Locate the line that contains "в зале с бокалами" in the entries below, then repeat it and every following line through the line that contains "выпивающий рюмку за", exactly, and no others.

§ **Material shown**
#####

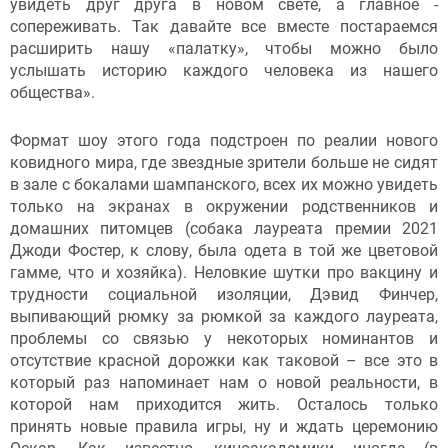
увидеть друг друга в новом свете, а главное -
сопереживать. Так давайте все вместе постараемся
расширить нашу «палатку», чтобы можно было
услышать историю каждого человека из нашего
общества».
Формат шоу этого года подстроен по реалии нового
ковидного мира, где звездные зрители больше не сидят
в зале с бокалами шампанского, всех их можно увидеть
только на экранах в окружении родственников и
домашних питомцев (собака лауреата премии 2021
Джоди Фостер, к слову, была одета в той же цветовой
гамме, что и хозяйка). Неловкие шутки про вакцину и
трудности социальной изоляции, Дэвид Финчер,
выпивающий рюмку за рюмкой за каждого лауреата,
проблемы со связью у некоторых номинантов и
отсутствие красной дорожки как таковой – все это в
который раз напоминает нам о новой реальности, в
которой нам приходится жить. Осталось только
принять новые правила игры, ну и ждать церемонию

#####

§ **Answer to this exercise**
в зале с бокалами шампанского, всех их можно увидеть
только на экранах в окружении родственников и
домашних питомцев (собака лауреата премии 2021
Джоди Фостер, к слову, была одета в той же цветовой
гамме, что и хозяйка). Неловкие шутки про вакцину и
трудности социальной изоляции, Дэвид Финчер,
выпивающий рюмку за рюмкой за каждого лауреата,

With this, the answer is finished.